Updates data-designer-retrieval-sdg to use DataDesigner native resumable generation instead of the plugin's manual per-batch restart loop.

The generate command now:

  • Requires data-designer>=0.6.1.
  • Calls DataDesigner.create(...) once across the full seed range.
  • Adds --resume/-r {never,always,if_possible} and passes the selected ResumeMode.
  • Adds stable --dataset-name support.
  • Replaces the old generation batch controls with --buffer-size.
  • Exports one JSONL file named from the resolved DataDesigner dataset name.

The converter keeps backward compatibility for legacy generated_batch*.json outputs while also accepting .jsonl, .json, and .parquet files.

Why

DataDesigner 0.6.x owns interrupted-run checkpointing now. Keeping plugin-level --batch-size, --start-batch-index, and --end-batch-index would leave two competing restart systems and make resume behavior harder to reason about.

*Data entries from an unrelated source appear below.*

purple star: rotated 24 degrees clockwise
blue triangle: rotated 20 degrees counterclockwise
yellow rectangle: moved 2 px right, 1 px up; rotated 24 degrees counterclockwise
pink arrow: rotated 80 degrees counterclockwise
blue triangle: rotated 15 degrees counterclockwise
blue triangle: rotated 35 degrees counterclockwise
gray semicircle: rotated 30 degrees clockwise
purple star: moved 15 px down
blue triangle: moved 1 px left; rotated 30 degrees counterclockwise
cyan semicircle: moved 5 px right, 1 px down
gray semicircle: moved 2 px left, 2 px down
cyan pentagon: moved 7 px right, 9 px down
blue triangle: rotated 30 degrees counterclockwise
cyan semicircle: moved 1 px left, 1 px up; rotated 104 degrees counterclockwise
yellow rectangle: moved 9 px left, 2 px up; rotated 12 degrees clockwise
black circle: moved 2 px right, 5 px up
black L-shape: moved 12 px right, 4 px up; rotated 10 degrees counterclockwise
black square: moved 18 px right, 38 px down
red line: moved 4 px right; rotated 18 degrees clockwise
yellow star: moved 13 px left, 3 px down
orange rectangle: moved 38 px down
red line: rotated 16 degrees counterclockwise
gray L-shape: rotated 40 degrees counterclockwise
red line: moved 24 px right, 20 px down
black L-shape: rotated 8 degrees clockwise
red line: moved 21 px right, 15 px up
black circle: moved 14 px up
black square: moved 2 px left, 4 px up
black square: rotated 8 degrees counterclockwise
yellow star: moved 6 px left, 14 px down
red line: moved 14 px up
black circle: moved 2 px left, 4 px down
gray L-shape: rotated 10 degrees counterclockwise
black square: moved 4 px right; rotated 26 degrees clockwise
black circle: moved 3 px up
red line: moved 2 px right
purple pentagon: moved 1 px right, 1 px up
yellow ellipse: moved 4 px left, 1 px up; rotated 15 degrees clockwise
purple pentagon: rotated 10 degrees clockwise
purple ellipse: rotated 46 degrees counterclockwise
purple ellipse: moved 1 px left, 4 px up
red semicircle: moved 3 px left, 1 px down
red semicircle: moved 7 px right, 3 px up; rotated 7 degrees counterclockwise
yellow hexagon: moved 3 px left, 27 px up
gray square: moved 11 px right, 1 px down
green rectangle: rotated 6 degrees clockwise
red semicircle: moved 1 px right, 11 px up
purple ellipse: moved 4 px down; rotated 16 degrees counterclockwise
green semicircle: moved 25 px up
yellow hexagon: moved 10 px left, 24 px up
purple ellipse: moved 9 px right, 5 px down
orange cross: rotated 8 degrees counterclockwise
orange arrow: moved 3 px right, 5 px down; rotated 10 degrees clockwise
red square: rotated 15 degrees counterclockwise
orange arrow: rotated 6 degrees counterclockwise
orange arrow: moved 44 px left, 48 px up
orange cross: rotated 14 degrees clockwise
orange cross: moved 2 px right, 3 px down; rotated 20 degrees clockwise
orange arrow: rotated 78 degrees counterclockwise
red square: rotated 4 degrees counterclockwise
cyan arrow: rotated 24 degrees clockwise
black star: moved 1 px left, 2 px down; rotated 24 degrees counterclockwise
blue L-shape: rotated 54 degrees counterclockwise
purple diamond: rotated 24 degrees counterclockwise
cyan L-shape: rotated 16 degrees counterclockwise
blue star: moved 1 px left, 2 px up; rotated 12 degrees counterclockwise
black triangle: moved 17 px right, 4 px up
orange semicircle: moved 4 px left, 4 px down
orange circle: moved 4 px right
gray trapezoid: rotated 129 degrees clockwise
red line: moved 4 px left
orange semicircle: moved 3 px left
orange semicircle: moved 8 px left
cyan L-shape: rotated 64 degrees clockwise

This PR makes DataDesigner artifacts the source of truth for resume, while --output-dir remains the downstream exported JSONL location.

Usage

data-designer-retrieval-sdg generate \
  --input-dir ./my_documents \
  --output-dir ./generated_output \
  --artifact-path ./artifacts \
  --dataset-name my_retrieval_run \
  --buffer-size 200 \
  --resume if_possible \
  --num-pairs 7

Resume an interrupted run with the same artifact path, dataset name, config, and buffer size:

data-designer-retrieval-sdg generate \
  --input-dir ./my_documents \
  --output-dir ./generated_output \
  --artifact-path ./artifacts \
  --dataset-name my_retrieval_run \
  --buffer-size 200 \
  --resume always

Convert the exported JSONL:

data-designer-retrieval-sdg convert ./generated_output/my_retrieval_run.jsonl \
  --corpus-id my_corpus

How

The CLI builds the QA pipeline once using the full discovered seed range and calls create(..., num_records=total_records, dataset_name=..., resume=...).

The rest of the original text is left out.